**Required action**.
The response should be an exact transcription of the data below, free of images.

------------------------------------

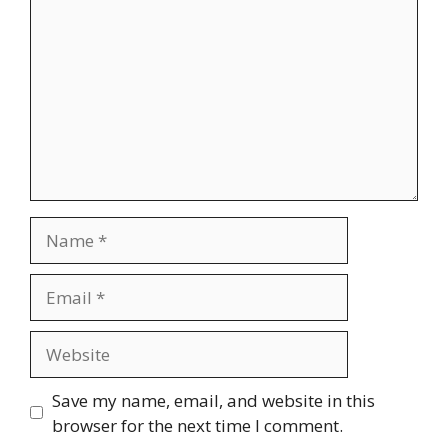
Name
Email
Website
Save my name, email, and website in this
browser for the next time I comment.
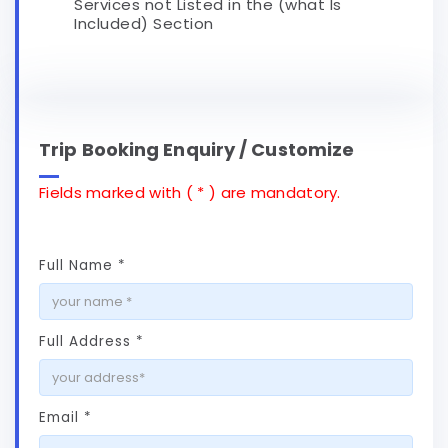
Services not Listed in the (what Is
Included) Section
Trip Booking Enquiry / Customize
Fields marked with ( * ) are mandatory.
Full Name *
Full Address *
Email *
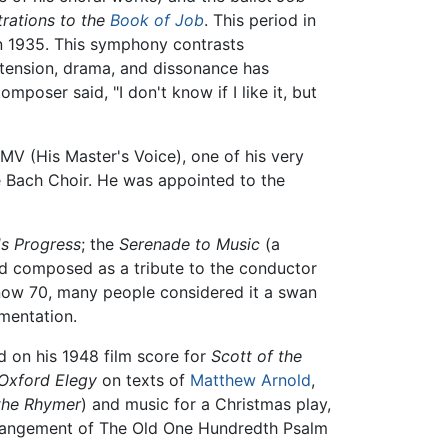
strations to the
Book of Job
. This period in
n 1935. This symphony contrasts
 tension, drama, and dissonance has
poser said, "I don't know if I like it, but
MV (His Master's Voice), one of his very
e Bach Choir. He was appointed to the
's Progress
; the
Serenade to Music
(a
and composed as a tribute to the conductor
now 70, many people considered it a swan
mentation.
d on his 1948 film score for
Scott of the
Oxford Elegy
on texts of
Matthew Arnold
,
the Rhymer
) and music for a Christmas play,
rrangement of The Old One Hundredth Psalm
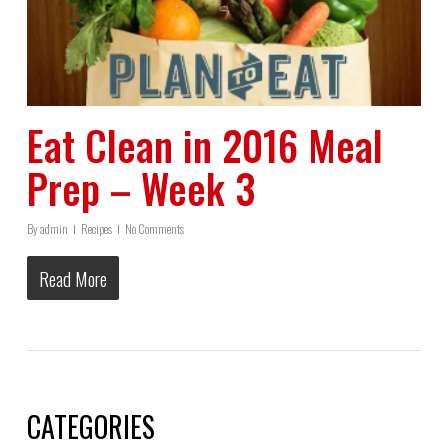
Eat Clean in 2016 Meal
Prep – Week 3
By
admin
Recipes
No Comments
Read More
CATEGORIES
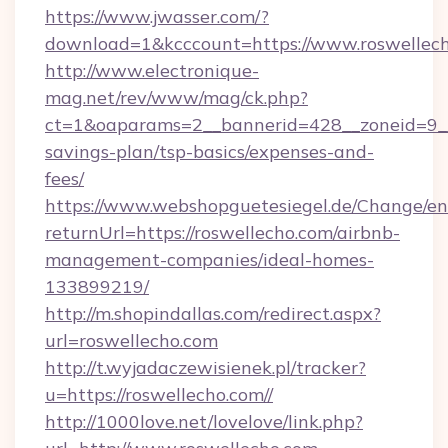
https://www.jwasser.com/?
download=1&kcccount=https://www.roswellech
http://www.electronique-
mag.net/rev/www/mag/ck.php?
ct=1&oaparams=2__bannerid=428__zoneid=9__c
savings-plan/tsp-basics/expenses-and-
fees/
https://www.webshopguetesiegel.de/Change/en
returnUrl=https://roswellecho.com/airbnb-
management-companies/ideal-homes-
133899219/
http://m.shopindallas.com/redirect.aspx?
url=roswellecho.com
http://t.wyjadaczewisienek.pl/tracker?
u=https://roswellecho.com//
http://1000love.net/lovelove/link.php?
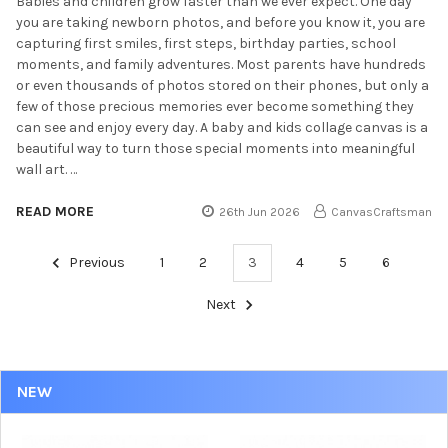
Babies and children grow faster than we ever expect. One day
you are taking newborn photos, and before you know it, you are
capturing first smiles, first steps, birthday parties, school
moments, and family adventures. Most parents have hundreds
or even thousands of photos stored on their phones, but only a
few of those precious memories ever become something they
can see and enjoy every day. A baby and kids collage canvas is a
beautiful way to turn those special moments into meaningful
wall art. …
READ MORE
26th Jun 2026
CanvasCraftsman
Previous
1
2
3
4
5
6
Next
NEW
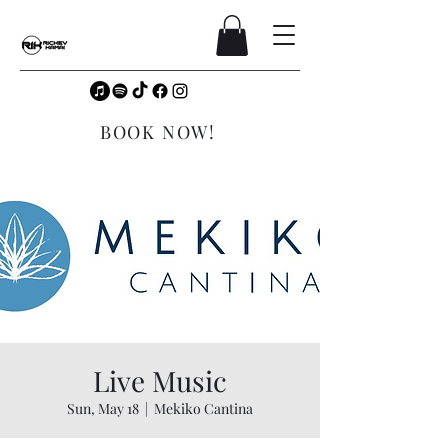
BOOK NOW!
Live Music
Sun, May 18
  |  
Mekiko Cantina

------------------------------------

**Reply to the exercise**.
Name
Email
Website
Save my name, email, and website in this
browser for the next time I comment.
Services not Listed in the (what Is
Included) Section
Trip Booking Enquiry / Customize
Fields marked with ( * ) are mandatory.
Full Name *
Full Address *
Email *
strations to the
Book of Job
. This period in
n 1935. This symphony contrasts
 tension, drama, and dissonance has
poser said, "I don't know if I like it, but
MV (His Master's Voice), one of his very
e Bach Choir. He was appointed to the
's Progress
; the
Serenade to Music
(a
and composed as a tribute to the conductor
now 70, many people considered it a swan
mentation.
d on his 1948 film score for
Scott of the
Oxford Elegy
on texts of
Matthew Arnold
,
the Rhymer
) and music for a Christmas play,
rrangement of The Old One Hundredth Psalm
Eat Clean in 2016 Meal
Prep – Week 3
By
admin
Recipes
No Comments
Read More
CATEGORIES
https://www.jwasser.com/?
download=1&kcccount=https://www.roswellech
http://www.electronique-
mag.net/rev/www/mag/ck.php?
ct=1&oaparams=2__bannerid=428__zoneid=9__c
savings-plan/tsp-basics/expenses-and-
fees/
https://www.webshopguetesiegel.de/Change/en
returnUrl=https://roswellecho.com/airbnb-
management-companies/ideal-homes-
133899219/
http://m.shopindallas.com/redirect.aspx?
url=roswellecho.com
http://t.wyjadaczewisienek.pl/tracker?
u=https://roswellecho.com//
http://1000love.net/lovelove/link.php?
Babies and children grow faster than we ever expect. One day
you are taking newborn photos, and before you know it, you are
capturing first smiles, first steps, birthday parties, school
moments, and family adventures. Most parents have hundreds
or even thousands of photos stored on their phones, but only a
few of those precious memories ever become something they
can see and enjoy every day. A baby and kids collage canvas is a
beautiful way to turn those special moments into meaningful
wall art. …
READ MORE
26th Jun 2026
CanvasCraftsman
Previous
1
2
3
4
5
6
Next
NEW
BOOK NOW!
Live Music
Sun, May 18
  |  
Mekiko Cantina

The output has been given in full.